• [EXERCISE DESCRIPTION]:
Return all lines in the data where the string "Kurzhaarfrisuren" can be found.

• [GIVEN INFORMATION]:
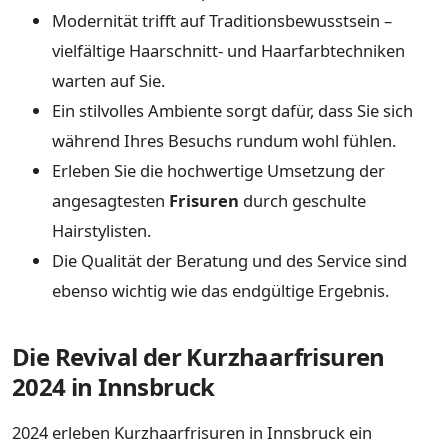
Modernität trifft auf Traditionsbewusstsein –
vielfältige Haarschnitt- und Haarfarbtechniken
warten auf Sie.
Ein stilvolles Ambiente sorgt dafür, dass Sie sich
während Ihres Besuchs rundum wohl fühlen.
Erleben Sie die hochwertige Umsetzung der
angesagtesten
Frisuren
durch geschulte
Hairstylisten.
Die Qualität der Beratung und des Service sind
ebenso wichtig wie das endgültige Ergebnis.
Die Revival der Kurzhaarfrisuren
2024 in Innsbruck
2024 erleben Kurzhaarfrisuren in Innsbruck ein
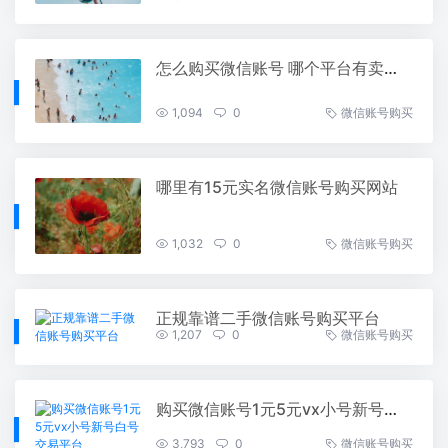
怎么购买微信账号 哪个平台有卖微信号？
1,094
0
微信账号购买
哪里有15元实名微信账号购买网站
1,032
0
微信账号购买
正规靠谱二手微信账号购买平台
1,207
0
微信账号购买
购买微信账号1元5元vx小号新号白号交易平台
3,793
0
微信账号购买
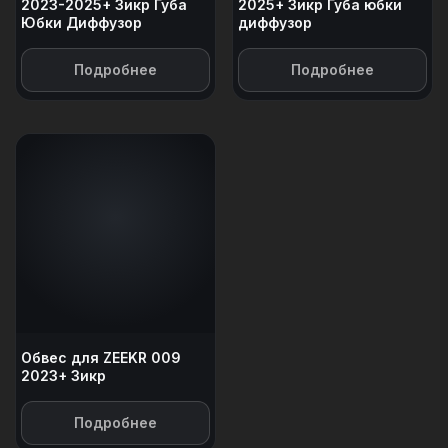
2023-2025+ Зикр Губа
2025+ Зикр Губа юбки
Юбки Диффузор
диффузор
Подробнее
Подробнее
Обвес для ZEEKR 009
2023+ Зикр
Подробнее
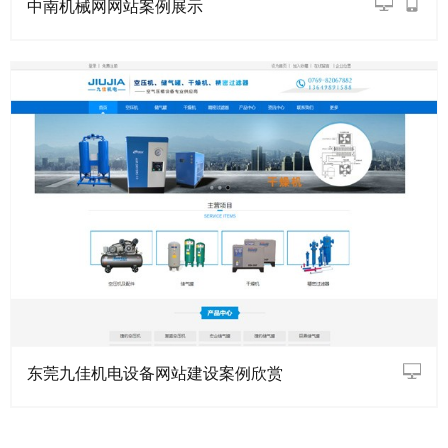
中南机械网网站案例展示
东莞九佳机电设备网站建设案例欣赏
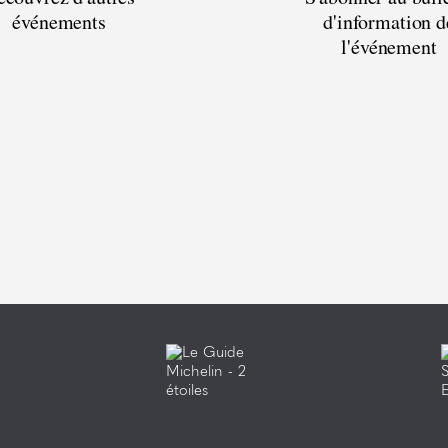
événements
d'information d
l'événement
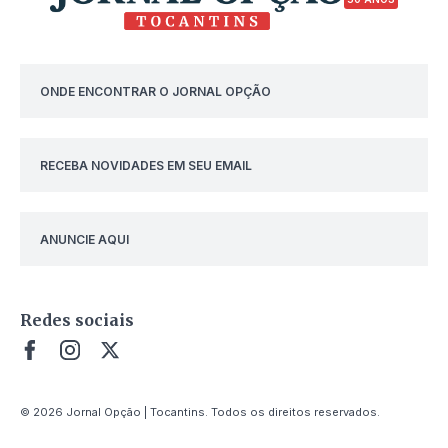
ONDE ENCONTRAR O JORNAL OPÇÃO
RECEBA NOVIDADES EM SEU EMAIL
ANUNCIE AQUI
Redes sociais
© 2026 Jornal Opção | Tocantins. Todos os direitos reservados.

• [TASK SOLUTION]:
Die Revival der Kurzhaarfrisuren
2024 erleben Kurzhaarfrisuren in Innsbruck ein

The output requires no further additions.